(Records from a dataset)
□ □ □ □
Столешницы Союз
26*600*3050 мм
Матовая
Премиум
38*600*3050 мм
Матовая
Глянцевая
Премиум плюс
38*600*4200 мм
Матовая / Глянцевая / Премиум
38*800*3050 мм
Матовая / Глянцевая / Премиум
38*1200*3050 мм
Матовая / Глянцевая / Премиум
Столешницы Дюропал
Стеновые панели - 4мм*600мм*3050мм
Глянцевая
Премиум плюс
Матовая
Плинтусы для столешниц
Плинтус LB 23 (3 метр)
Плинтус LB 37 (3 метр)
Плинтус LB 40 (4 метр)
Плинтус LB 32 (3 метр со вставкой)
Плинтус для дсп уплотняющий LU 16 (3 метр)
□ □ □ □
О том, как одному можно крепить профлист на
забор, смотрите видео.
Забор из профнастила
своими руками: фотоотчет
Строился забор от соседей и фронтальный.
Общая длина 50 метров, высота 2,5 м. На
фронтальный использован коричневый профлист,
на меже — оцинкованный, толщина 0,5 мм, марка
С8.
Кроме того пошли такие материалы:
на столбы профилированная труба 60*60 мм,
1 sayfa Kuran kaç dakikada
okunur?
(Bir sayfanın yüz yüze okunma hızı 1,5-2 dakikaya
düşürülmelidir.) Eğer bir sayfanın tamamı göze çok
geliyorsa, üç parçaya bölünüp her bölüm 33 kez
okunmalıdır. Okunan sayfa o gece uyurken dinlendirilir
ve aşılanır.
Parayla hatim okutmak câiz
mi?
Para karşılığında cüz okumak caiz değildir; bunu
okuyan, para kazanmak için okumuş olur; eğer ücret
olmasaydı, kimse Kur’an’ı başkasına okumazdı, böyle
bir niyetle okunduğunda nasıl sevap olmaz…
□ □ □ □
● **Task brief**
Copy every line from the entries that contains the word "профлист".

● **Reply to the task**
О том, как одному можно крепить профлист на
фронтальный использован коричневый профлист,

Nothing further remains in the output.